In brief the author, Jake, describe how you can build data warehouse collecting events from your website using Snowplow event tracker on Amazon Web Services stack:
- Cloudfront to record events
- S3 to store row and processed data
- Lambda to enrich row data
- Athena to process it and provide access to the data in SQL format
The end result is data stored in S3, which is essentially just text storage and processed on fly with AWS Athena. So you pretty much own your business data, which is very in line with the philosophy of this blog.
Plus it should be cheap – no always running servers used, S3, Lambda and Athena are inexpensive, especially on comparatively small data that small & medium businesses generate.
Hence I can’t miss the opportunity to give this approach a try with help from my colleague from Magenable.
I will not repeat Jake, you need to read an original post, just stress several things that were not so obvious.
Snowplow
Snowplow is a platform to collect events data. Think about your own Google Analytics, more precisely tracking part.
We didn’t have much experience with Snowplow, so had to learn few things. Probably the most important is tracker itself, Javascript code that your call from your website page.

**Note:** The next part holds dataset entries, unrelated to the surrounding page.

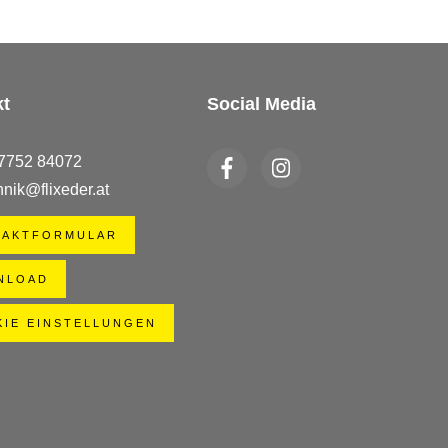
kt
Social Media
 7752 84072
hnik@flixeder.at
TAKTFORMULAR
NLOAD
IE EINSTELLUNGEN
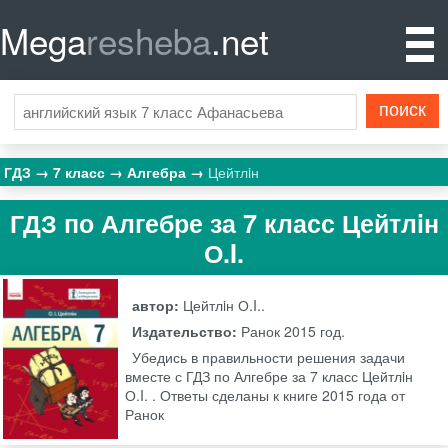
Mega
resheba
.net
ГДЗ
7 класс
Алгебра
Цейтлiн
ГДЗ по Алгебре за 7 класс Цейтлiн
О.I.
автор:
Цейтлiн О.I..
Издательство:
Ранок
2015 год.
Убедись в правильности решения задачи
вместе с ГДЗ по Алгебре за 7 класс Цейтлiн
О.I. . Ответы сделаны к книге 2015 года от
Ранок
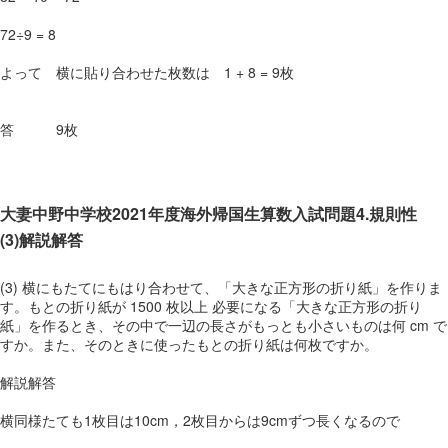
72÷9 = 8
よって 横に貼り合わせた枚数は 1 + 8 = 9枚
答 9枚
大妻中野中学校2021年度海外帰国生算数入試問題4.規則性
(3)解説解答
(3) 横にもたてにもはり合わせて、「大きな正方形の折り紙」を作りま
す。もとの折り紙が 1500 枚以上 必要になる「大きな正方形の折り
紙」を作るとき、その中で一辺の長さがもっとも小さいものは何 cm で
すか。また、そのときに使ったもとの折り紙は何枚ですか。
解説解答
横同様たても1枚目は10cm，2枚目からは9cmずつ長くなるので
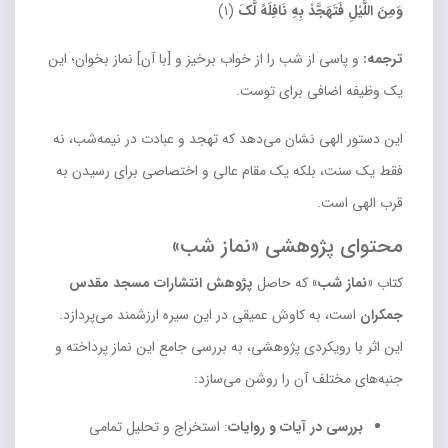
وَمِنَ اللَّیْلِ فَتَهَجَّدْ بِهِ نَافِلَهً لَّکَ
(۱)
ترجمه:
و پاسی از شب را از خواب برخیز و [با آن] نماز بخوان؛ این
یک وظیفه اضافی برای توست.
این دستور الهی نشان می‌دهد که تهجد و عبادت در نیمه‌شب، نه
فقط یک سنت، بلکه یک مقام عالی و اختصاصی برای رسیدن به
قرب الهی است.
محتوای پژوهشی «نماز شب»
کتاب
«نماز شب»
که حاصل
پژوهش انتشارات مسجد مقدس
جمکران
است، به کاوش عمیقی در این سیره ارزشمند می‌پردازد.
این اثر با رویکردی پژوهشی، به بررسی جامع این نماز پرداخته و
جنبه‌های مختلف آن را روشن می‌سازد:
بررسی در آیات و روایات
: استخراج و تحلیل تمامی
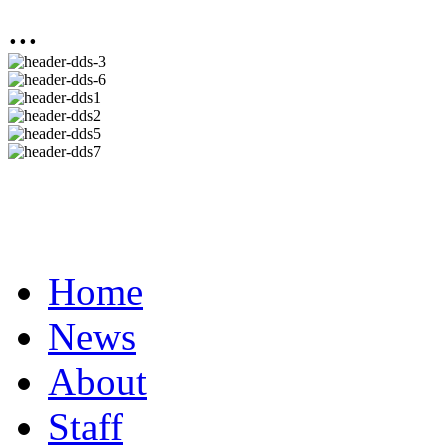
...
Home
News
About
Staff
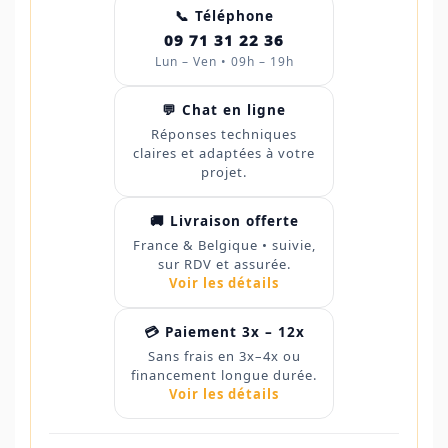
📞 Téléphone
09 71 31 22 36
Lun – Ven • 09h – 19h
💬 Chat en ligne
Réponses techniques
claires et adaptées à votre
projet.
🚚 Livraison offerte
France & Belgique • suivie,
sur RDV et assurée.
Voir les détails
💳 Paiement 3x – 12x
Sans frais en 3x–4x ou
financement longue durée.
Voir les détails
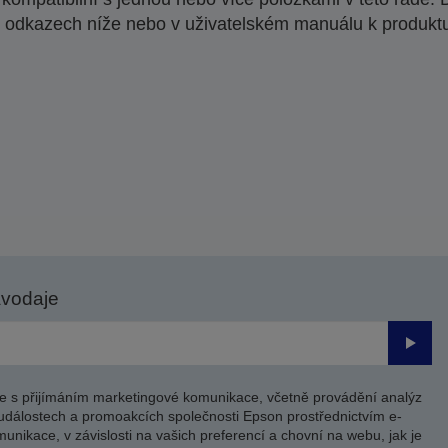
 odkazech níže nebo v uživatelském manuálu k produkt
avodaje
Odesl
e s přijímáním marketingové komunikace, včetně provádění analýz
událostech a promoakcích společnosti Epson prostřednictvím e-
unikace, v závislosti na vašich preferencí a chovní na webu, jak je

It can be both self-hosted and hosted by Snowplow for public. We used public one for the experiment, but setting up own isn’t that hard, you can have it with S3, so no need to have a real server.
Data enrichment (Lambda)
Without enrichment you get very basic data from your tracker and you need to clean it to make it easier for further processing. Hence we need to do data enrichment. In original Snowplow architecture enrichment is done using one of 3 applications. They are open-source and can be hosted on AWS EC2. However we try to do it cheaper and use serverless Lambda function. Unfortunately the details of this process was omitted in Jake’s post. So that was the hardest part in our experiment.
Lambda supports number of programming languages including Python, which we decided to use for our simple enrichment script. It took some time, but eventually Lambda function was ready, deployed and started to work. It takes raw data from one S3 folder, processes it and puts to another S3 folder.
You may find the function on Gitgub – https://github.com/ownyourbusinessdata/snowplow-s3-enrich
It contains number of files mainly because we need to work with Maxmind Lite database of geoIP data.
Another source of enrichment is Cloudfront logs.
At the moment the function covers around 60 attributes, but we have just started.
Plugging in analytic tools
Once the data collected and Athena is configured you can get access to it in SQL form and plug almost any decent analytical tool. We’ve tried AWS own Quick Sight, Mode Analytics and R, but probably cover how it was done in another blog post.
Just add there couple charts quickly produced from the data collected.
Update: Terraform script added for quick and easy deployment
We’ve added Terraform script that automates creation of AWS infrastructure, so you can deploy tracking described above quickly! Check it in our Github repository
Wouldn’t this cause an inifinite loop given that you are listening to objectCreated from s3 and using that same bucket for the processed data?
No, the raw and processed data have different prefixes and stored in different folders.